Liquid waste is categorized as either “drilling fluid waste” – fluids, generally in a mud form, created during the drilling process – “fracing fluid waste” – the salt and metals-laden waste fluid that returns for the first 30 days or so after wells are hydraulically fractured to release the gas from the shale – and “brine” – the even saltier waste that returns more gradually over the life of a well.

Most companies reported all three types of waste, but some companies, including Chesapeake Appalachia, reported only “frac fluid” while others, including Talisman Energy USA, reported only drilling fluid and brine.

Two companies, Talisman Energy and Chief Oil and Gas, both reported producing about 280,000 barrels of hydraulic fracturing wastewater during the six-month period, even though Chief had only about a quarter as many gas wells in production as Talisman during that time.

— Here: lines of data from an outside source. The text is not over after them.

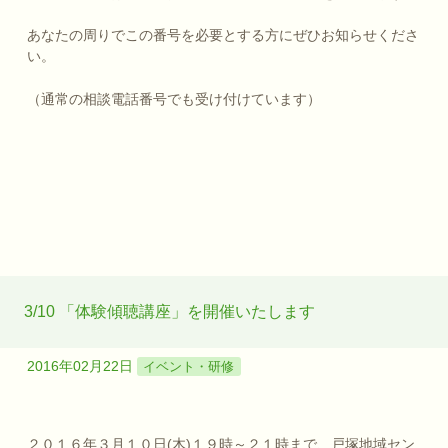
あなたの周りでこの番号を必要とする方にぜひお知らせくださ
い。
（通常の相談電話番号でも受け付けています）
3/10 「体験傾聴講座」を開催いたします
2016年02月22日
イベント・研修
２０１６年３月１０日(木)１９時～２１時まで、戸塚地域セン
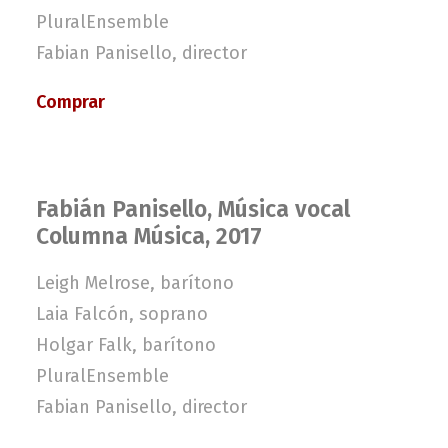
PluralEnsemble
Fabian Panisello, director
Comprar
Fabián Panisello, Música vocal
Columna Música, 2017
Leigh Melrose, barítono
Laia Falcón, soprano
Holgar Falk, barítono
PluralEnsemble
Fabian Panisello, director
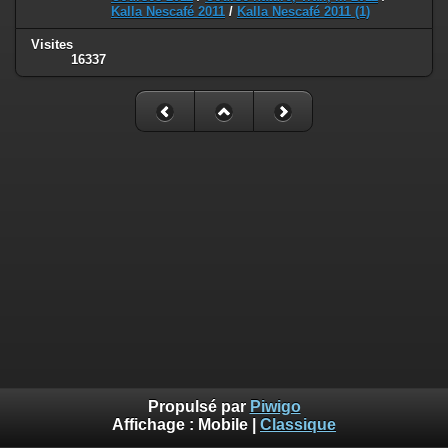
Kalla Nescafé 2011
/
Kalla Nescafé 2011 (1)
Visites
16337
Propulsé par
Piwigo
Affichage :
Mobile
|
Classique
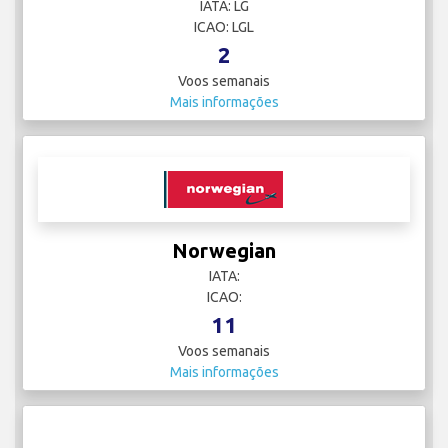
IATA: LG
ICAO: LGL
2
Voos semanais
Mais informações
Norwegian
IATA:
ICAO:
11
Voos semanais
Mais informações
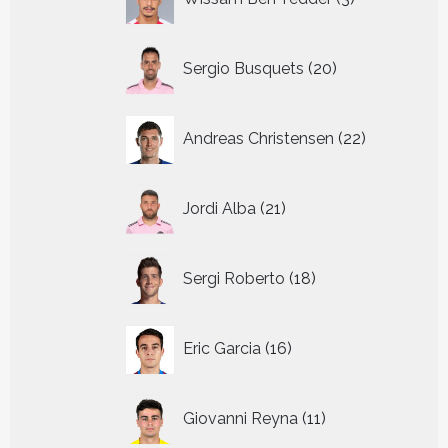
producten
20
Sergio Busquets
20
producten
22
Andreas Christensen
22
producten
21
Jordi Alba
21
producten
18
Sergi Roberto
18
producten
16
Eric Garcia
16
producten
11
Giovanni Reyna
11
producten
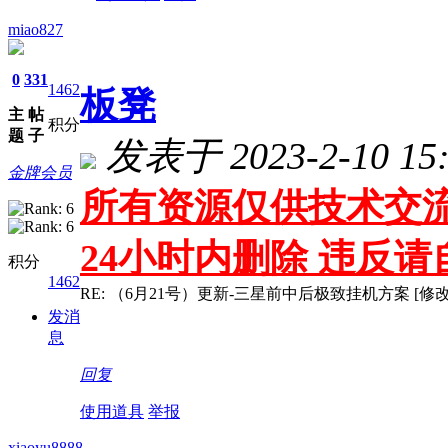
miao827
0
331
1462
板凳
主
帖
积分
题
子
发表于 2023-2-10 15:
金牌会员
所有资源仅供技术交流
24小时内删除 违反
积分
1462
RE: （6月21号）更新-三星前中后极致挂机方案 [修改
发消
息
回复
使用道具
举报
xiaoyu8888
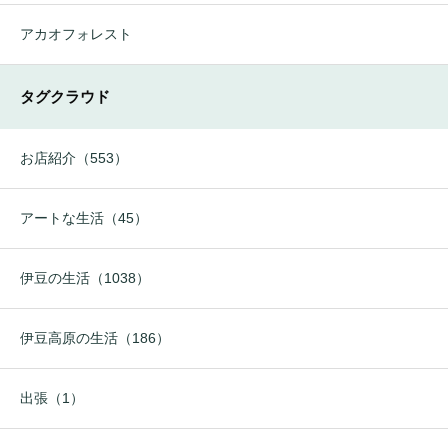
アカオフォレスト
タグクラウド
お店紹介（553）
アートな生活（45）
伊豆の生活（1038）
伊豆高原の生活（186）
出張（1）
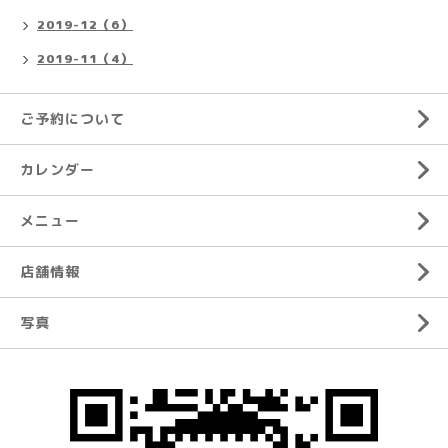
2019-12（6）
2019-11（4）
ご予約について
カレンダー
メニュー
店舗情報
写真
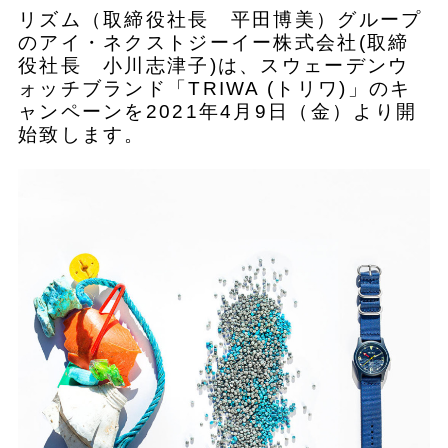
リズム（取締役社長 平田博美）グループ
のアイ・ネクストジーイー株式会社(取締
役社長 小川志津子)は、スウェーデンウ
ォッチブランド「TRIWA (トリワ)」のキ
ャンペーンを2021年4月9日（金）より開
始致します。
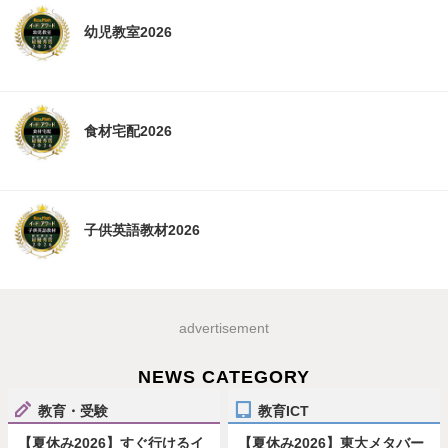
幼児教室2026
食材宅配2026
子供英語教材2026
advertisement
NEWS CATEGORY
教育・受験
教育ICT
【夏休み2026】すぐ行けるイ
【夏休み2026】東大メタバー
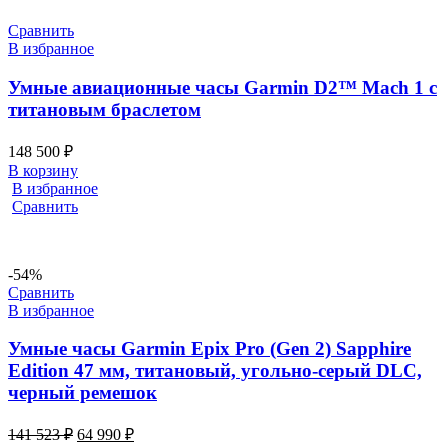
Сравнить
В избранное
Умные авиационные часы Garmin D2™ Mach 1 с
титановым браслетом
148 500
₽
В корзину
В избранное
Сравнить
-54%
Сравнить
В избранное
Умные часы Garmin Epix Pro (Gen 2) Sapphire
Edition 47 мм, титановый, угольно-серый DLC,
черный ремешок
141 523
₽
64 990
₽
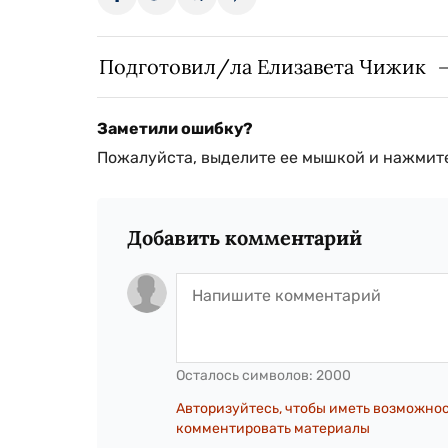
Подготовил/ла Елизавета Чижик
Заметили ошибку?
Пожалуйста, выделите ее мышкой и нажмите
Добавить комментарий
Осталось символов:
2000
Авторизуйтесь, чтобы иметь возможно
комментировать материалы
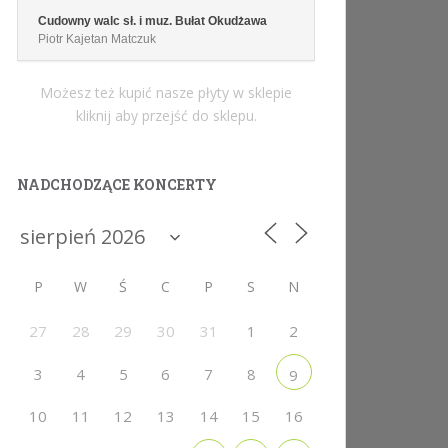
Cudowny walc sł. i muz. Bułat Okudżawa
Piotr Kajetan Matczuk
Możesz też kupić nasze płyty w sklepie
kliknij aby przejść do sklepu.
NADCHODZĄCE KONCERTY
P
W
Ś
C
P
S
N
27
28
29
30
31
1
2
3
4
5
6
7
8
9
10
11
12
13
14
15
16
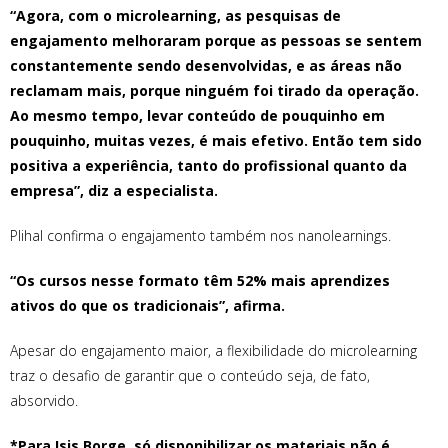
“Agora, com o microlearning, as pesquisas de
engajamento melhoraram porque as pessoas se sentem
constantemente sendo desenvolvidas, e as áreas não
reclamam mais, porque ninguém foi tirado da operação.
Ao mesmo tempo, levar conteúdo de pouquinho em
pouquinho, muitas vezes, é mais efetivo. Então tem sido
positiva a experiência, tanto do profissional quanto da
empresa”, diz a especialista.
Plihal confirma o engajamento também nos nanolearnings.
“Os cursos nesse formato têm 52% mais aprendizes
ativos do que os tradicionais”, afirma.
Apesar do engajamento maior, a flexibilidade do microlearning
traz o desafio de garantir que o conteúdo seja, de fato,
absorvido.
*Para Isis Borge, só disponibilizar os materiais não é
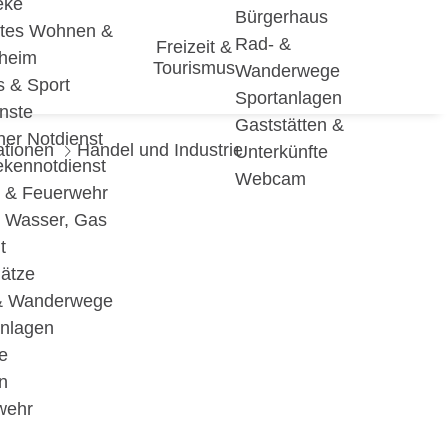
eke
Bürgerhaus
utes Wohnen &
Rad- &
Freizeit &
eheim
Tourismus
Wanderwege
s & Sport
Sportanlagen
nste
Gaststätten &
cher Notdienst
ationen
Handel und Industrie
Unterkünfte
ekennotdienst
Webcam
i & Feuerwehr
, Wasser, Gas
t
lätze
& Wanderwege
anlagen
e
n
wehr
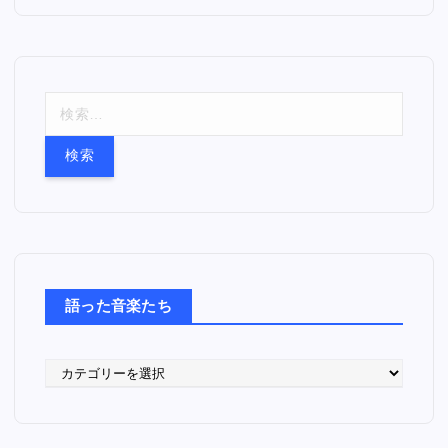
検
索
:
語った音楽たち
語
っ
た
音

One thing the data make clear is that a lot of waste from Pennsylvania’s Marcellus Shale wells is being shipped out of state for treatment or disposal.

During the six-month period, more than 490,000 barrels of wastewater were sent to deep disposal wells in Ohio; 30,000 barrels of drilling fluids and brine were treated by Clean Harbors of Baltimore in Maryland; 32,000 barrels of wastewater went to recycling or treatment plants in West Virginia; 2,500 barrels of drilling fluid was treated by Lorco Petroleum Services of Elizabeth, N.J.; and 36,000 tons of drill cuttings, a solid waste, were sent to landfills in Angelica, Painted Post and Waterloo, N.Y.